The beleaguered aviation industry will emerge from the COVID-19 crisis transformed, and aviation entrepreneurs see opportunities for reinventing it.

With air travel grinding nearly to a halt, predictions for airlines and others in the aviation industry are dire. The International Air Transport Association expects air carriers worldwide to see revenues drop by more than half this year. Airbus Chief Executive Guillaume Faury said, “We are in the gravest crisis the aerospace industry has ever known.” The timeworn allusion to the Chinese word for “crisis” comprising both “danger” and “opportunity” comes to mind. Though not entirely accurate, it is a call to action for entrepreneurs.

Back in 2013, doctor and inventor Arthur Kreitenberg and his son, Elliot, approached airlines about a device that disinfects airplane cabins using ultraviolet-C (UVC) light. The response was less than expected. Then, following the Ebola outbreak in 2014, Virgin America (now part of Alaska Airlines) granted the Kreitenbergs access to airliners so they could create the device, called the GermFalcon.

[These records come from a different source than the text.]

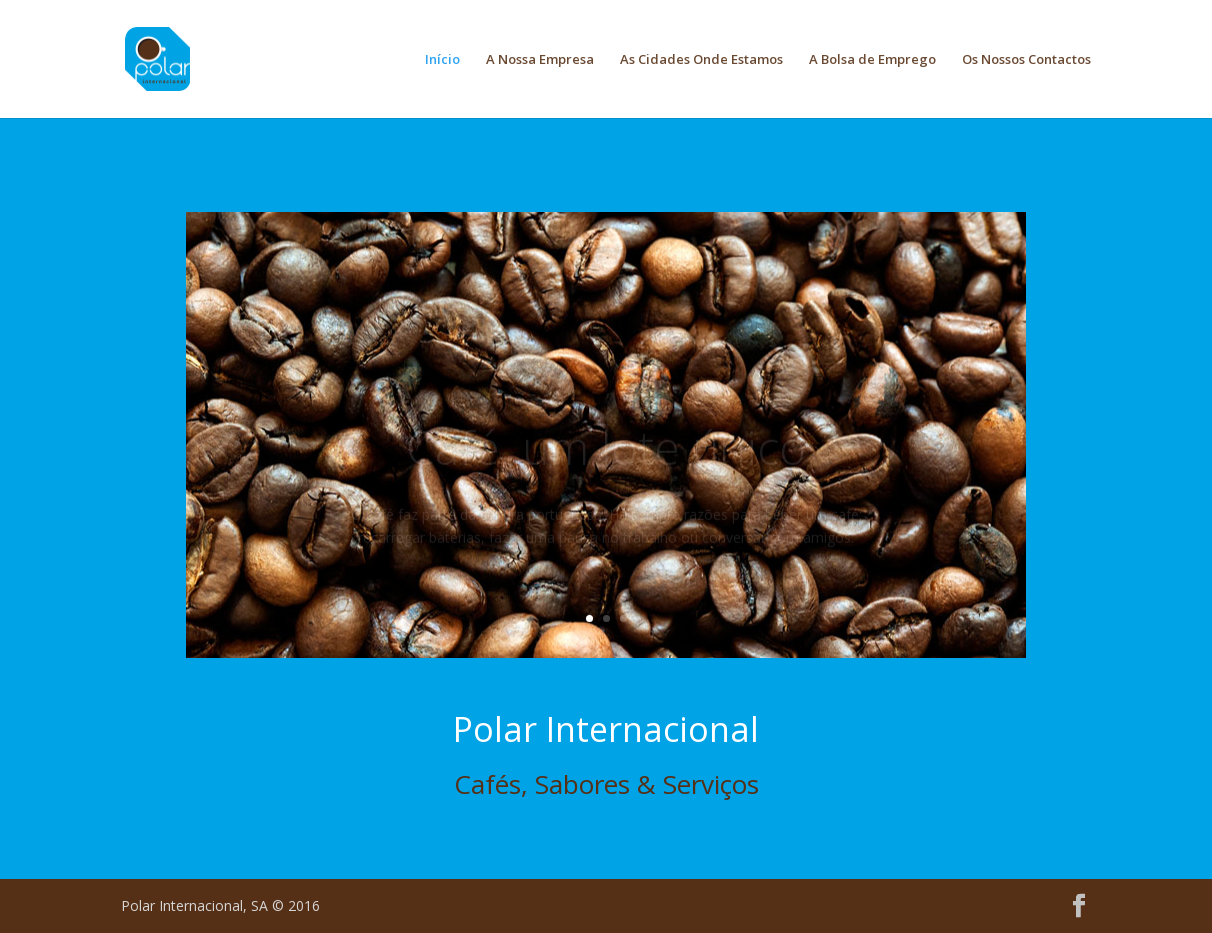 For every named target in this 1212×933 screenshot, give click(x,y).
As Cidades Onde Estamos (701, 60)
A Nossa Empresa (540, 60)
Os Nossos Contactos (1026, 60)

At the time no airlines were interested, so the Kreitenbergs started working with hospitals instead. But in the past two months, “there’s been a change of heart” in the airline market, the younger Kreitenberg said. In January, Kreitenberg offered free use of GermFalcon and a similar device for airports to help the air travel industry during the pandemic. Paine Field near Seattle, WA is now a customer and investor.

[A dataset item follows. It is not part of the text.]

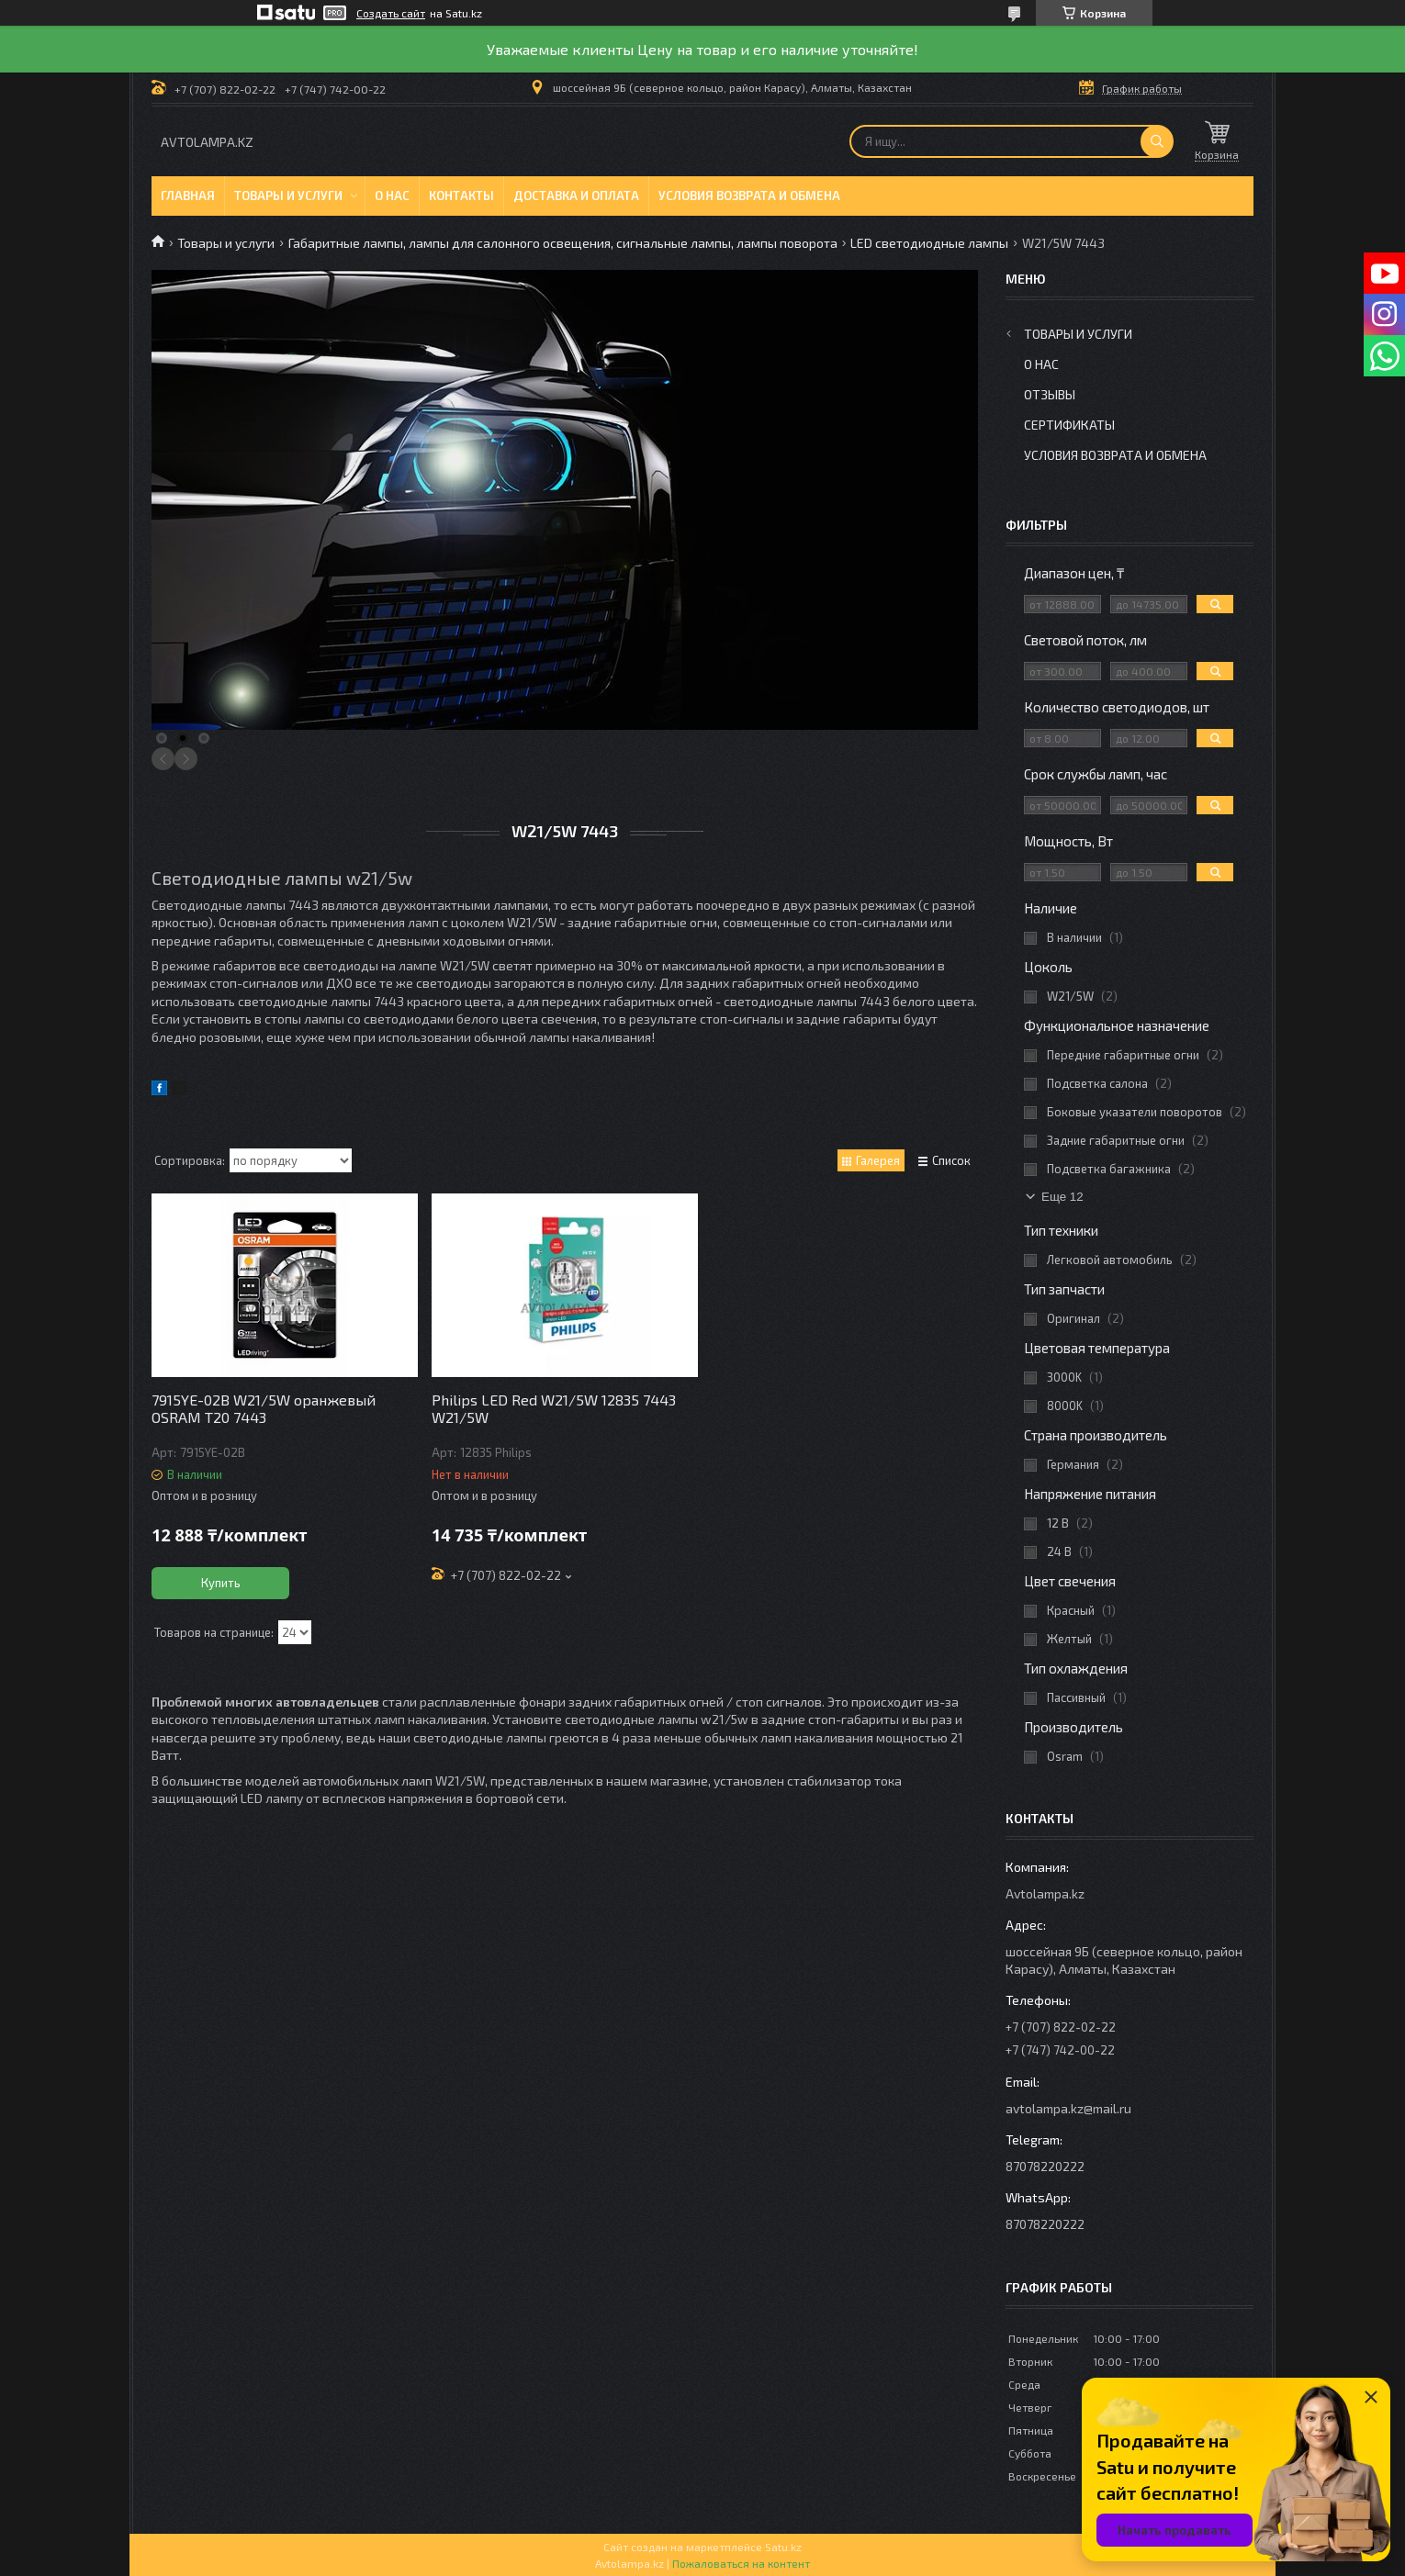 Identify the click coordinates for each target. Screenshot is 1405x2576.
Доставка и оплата (576, 195)
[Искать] (1157, 141)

New ideas need cultivation to come to fruition, and this is rare in an industry as risk-averse as aviation, in which safety is paramount. “Regulations have taken risk-taking away, and not even swashbuckling risk, but even a way of looking at the future as something you can construct,” said Saras Sarasvathy, of the University of Virginia Darden School of Business. As a result, many innovations may never be realized, he added.

Sometimes the opportunity lies within a setback, as Luke Miles, co-founder of London-based industrial design firm New Territory discovered. He developed a way to make aircraft seating more comfortable, but was daunted by the long and costly government approval process required for an entirely new seat design. So he created Interspace, a seat that already meets government regulations. “Sometimes, it is not about grand moves and everything has to change,” Miles said.

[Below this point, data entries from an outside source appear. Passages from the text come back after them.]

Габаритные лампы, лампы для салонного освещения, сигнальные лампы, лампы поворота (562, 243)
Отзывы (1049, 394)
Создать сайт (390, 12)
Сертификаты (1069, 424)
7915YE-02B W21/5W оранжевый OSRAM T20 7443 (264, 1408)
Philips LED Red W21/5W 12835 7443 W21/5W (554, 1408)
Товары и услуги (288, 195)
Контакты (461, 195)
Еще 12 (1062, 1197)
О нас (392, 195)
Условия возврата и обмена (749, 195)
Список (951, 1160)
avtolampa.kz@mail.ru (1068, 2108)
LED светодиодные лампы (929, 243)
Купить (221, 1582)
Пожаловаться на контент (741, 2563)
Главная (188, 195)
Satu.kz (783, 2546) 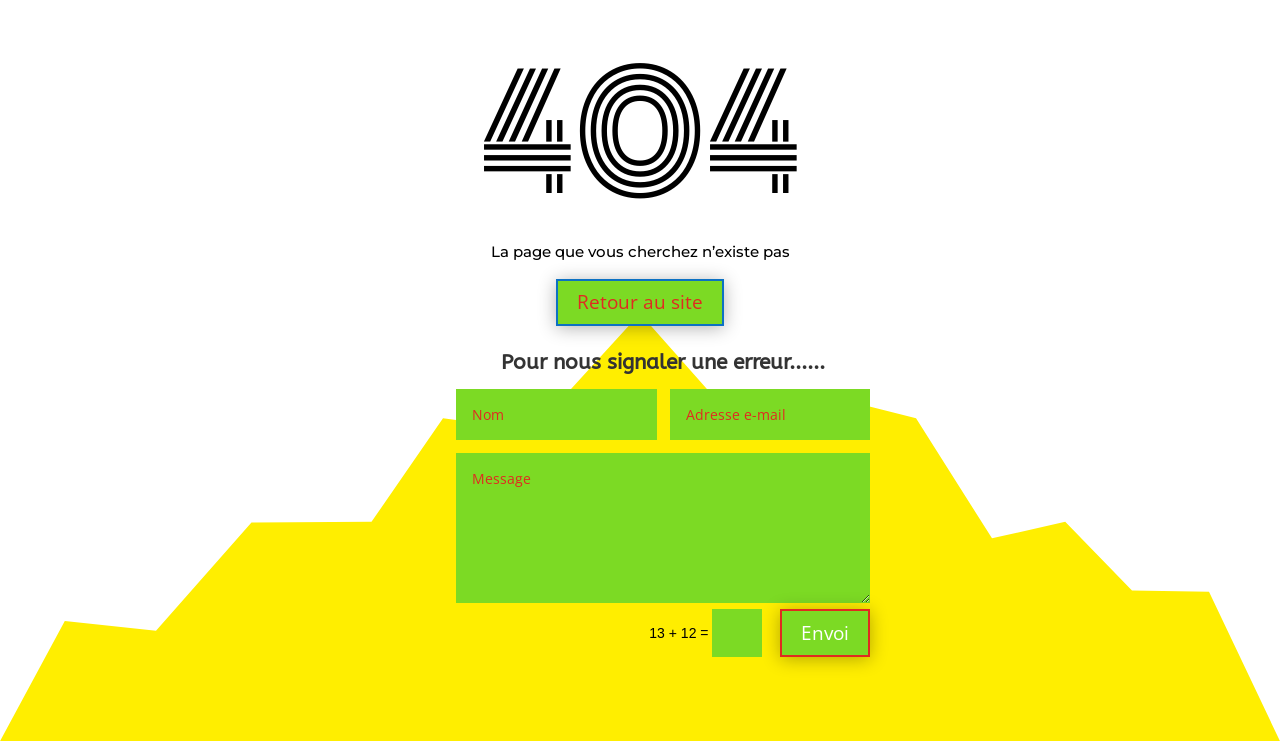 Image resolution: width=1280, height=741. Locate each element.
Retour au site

Another success story is that of Polish businessman Stan Malicki. He invented a system that uses an electric track, rather than engine thrust, to get airplanes off the ground. His company, Aircraft Towing Systems (ATS), said it could save U.S. carriers millions of gallons of fuel each year and lower carbon emissions. The company eventually got the attention of Vince Howie, Aerospace and Defense Director for the Oklahoma Department of Commerce. He convinced Malicki to move from Europe to Oklahoma, and ATS worked with Oklahoma State University to develop a prototype. A true believer, Howie became CEO late last year.